Debates on marriage patterns

How can a change in the marriage pattern lead to more freedom to organize in non-kin related groups?


The emergence and growth of corporations was, it has been suggested quite often but never clearly demonstrated, connected to a weakening of family ties in Europe. Mitterauer (2003) argues that more ‘open’ forms of social organization than systems based on kinship or tribal relations might have played a part in the development of these institutions of collective action, and particularly its form. Societies organised around strict family lineage, tribal structures, or clans, may not have provided enough ‘space’ for the development of collective action (see also Glick, 2005 and Greif, 2006a). This suggests that changes to the family structures set in motion a whole chain of events that set Europe on its specific trajectory of collective action and economic development, where family solidarity was gradually replaced by other forms of solidarity.
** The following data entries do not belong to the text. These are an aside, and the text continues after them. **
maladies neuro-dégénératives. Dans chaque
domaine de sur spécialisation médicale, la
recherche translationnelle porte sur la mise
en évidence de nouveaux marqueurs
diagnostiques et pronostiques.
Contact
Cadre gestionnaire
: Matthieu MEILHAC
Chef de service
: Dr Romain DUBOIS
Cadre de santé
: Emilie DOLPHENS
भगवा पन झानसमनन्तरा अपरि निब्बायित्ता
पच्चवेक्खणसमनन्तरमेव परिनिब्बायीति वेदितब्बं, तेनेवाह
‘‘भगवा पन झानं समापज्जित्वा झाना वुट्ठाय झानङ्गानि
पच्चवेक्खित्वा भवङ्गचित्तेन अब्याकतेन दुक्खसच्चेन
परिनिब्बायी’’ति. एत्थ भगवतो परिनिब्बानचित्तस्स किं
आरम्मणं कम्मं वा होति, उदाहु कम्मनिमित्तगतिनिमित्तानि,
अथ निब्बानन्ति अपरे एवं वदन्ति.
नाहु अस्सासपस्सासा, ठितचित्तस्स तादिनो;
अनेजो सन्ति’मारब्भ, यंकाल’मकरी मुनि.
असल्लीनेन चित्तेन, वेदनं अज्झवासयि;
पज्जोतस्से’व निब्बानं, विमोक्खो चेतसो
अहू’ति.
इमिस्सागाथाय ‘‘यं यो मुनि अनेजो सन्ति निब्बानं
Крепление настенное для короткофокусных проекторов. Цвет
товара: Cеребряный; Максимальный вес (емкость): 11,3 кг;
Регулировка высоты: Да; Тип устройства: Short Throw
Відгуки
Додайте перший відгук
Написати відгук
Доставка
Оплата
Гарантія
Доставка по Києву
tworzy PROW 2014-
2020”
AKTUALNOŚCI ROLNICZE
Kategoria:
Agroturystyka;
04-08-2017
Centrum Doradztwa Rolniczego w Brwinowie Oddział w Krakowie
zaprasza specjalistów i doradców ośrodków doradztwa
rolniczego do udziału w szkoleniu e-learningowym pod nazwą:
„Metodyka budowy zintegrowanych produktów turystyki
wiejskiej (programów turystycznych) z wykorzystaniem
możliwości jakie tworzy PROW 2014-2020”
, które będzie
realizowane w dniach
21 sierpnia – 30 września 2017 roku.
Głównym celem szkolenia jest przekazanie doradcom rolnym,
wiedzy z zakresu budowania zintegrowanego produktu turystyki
This also throws new light on the functions of the new institutions of collective action that emerged: these institutions (such as guilds) were also substitutes for family solidarity, in the form of funerals, arrangements for widows and orphans of members, etc. The creation of nuclear households away from the paternal household, and the increasingly gender-balanced relationship between generations and within the household, both resulted in considerably weakened family ties, in comparison with multi-generation households and patri-local and arranged marriage systems. These changes had an impact on collective action institutions. Guilds, for instance, not only responded to the consequences of the changes in family relations, with services such as poor relief, but they could emerge precisely as a kind of ‘artificial family’ (Black, 2002) because the traditional family system was weakened.

This potential influence of changes on the micro-level, the household structure, on the meso-level of organisations within society has not yet been studied thoroughly, either by historians or by other scientists (for an exception see e.g. Coleman, 1990). When sociologists consider this level of interaction, weakening family ties are usually considered a consequence of major economic changes, such as the Industrial Revolution. However, seen from a long-term perspective, one cannot deny that most of the fundamental features of the post-Industrial Revolution family had already been in place for a long time.
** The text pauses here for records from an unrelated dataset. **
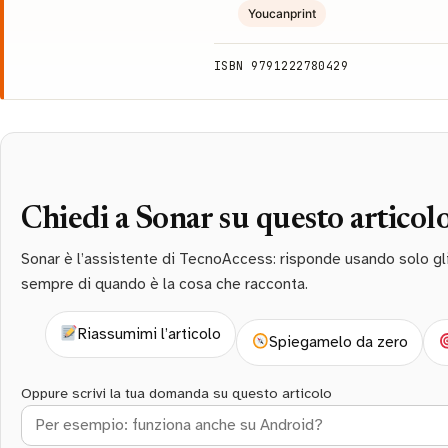
Youcanprint
ISBN 9791222780429
Chiedi a Sonar su questo articol
Sonar è l’assistente di TecnoAccess: risponde usando solo gli a
sempre di quando è la cosa che racconta.
Riassumimi l’articolo
Spiegamelo da zero
Oppure scrivi la tua domanda su questo articolo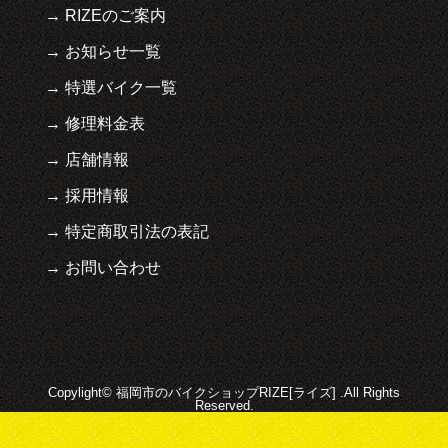
RIZEのご案内
お知らせ一覧
特選バイク一覧
修理料金表
店舗情報
採用情報
特定商取引法の表記
お問い合わせ
Copylight© 福岡市のバイクショップRIZE[ライズ] .All Rights
Reserved.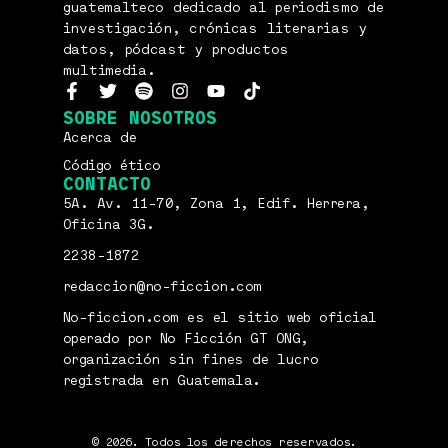
guatemalteco dedicado al periodismo de
investigación, crónicas literarias y
datos, pódcast y productos
multimedia.
SOBRE NOSOTROS
Acerca de
Código ético
CONTACTO
5A. Av. 11-70, Zona 1, Edif. Herrera,
Oficina 3G.
2238-1872
redaccion@no-ficcion.com
No-ficcion.com es el sitio web oficial
operado por No Ficción GT ONG,
organización sin fines de lucro
registrada en Guatemala.
© 2026. Todos los derechos reservados.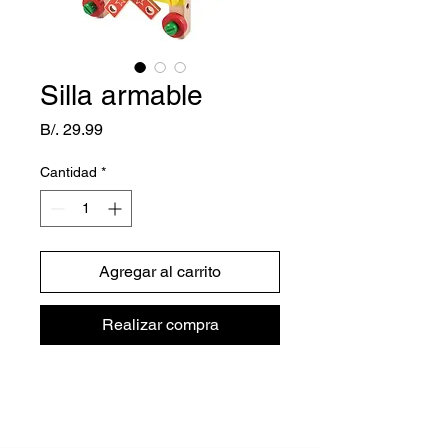
Silla armable
Precio
B/. 29.99
Cantidad
*
Agregar al carrito
Realizar compra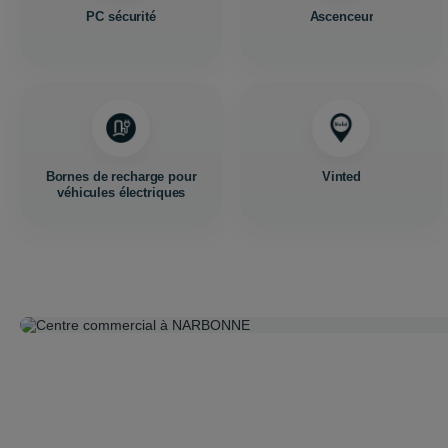
PC sécurité
Ascenceur
Bornes de recharge pour
Vinted
véhicules électriques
The 'weakening family ties' were the result of a long-term process that started in the Middle Ages and would eventually lead to the emergence of what has been termed ‘the European Marriage pattern’ (De Moor and Van Zanden, 2006 and 2010). The European Marriage Pattern, as first described by Hajnal in 1965, was characterised by neo-locality, free choice of marriage partners, advanced age of marriage and high percentages of singles, both for men and women. It emerged as a pattern within Western European society during the late Middle Ages. Its features have led to on the one hand more ‘democratic’ relationships within the households, both between the sexes and the generations, and on the other hand a loosening of family ties.

In Southern Europe, where there is little sign of an EMP-like pattern, families remained largely organised in a patriarchal, patri-local way. This in turn influenced the way in which children of different sexes were treated within households: women received (nearly) equal opportunities in terms of education and labour market participation. They could enter the labour market as well-educated as their male peers, and this, as we argued, influenced the economic development of Western Europe significantly. The relatively equal position of women within the household, moreover, increased the stock of human capital of European societies significantly, giving them a head-start on the path to economic growth. Recent studies have shown that societies with marriages based on consensus tend to invest more equally in the education of both boys and girls (Edlund, 2006) than those with arranged marriages.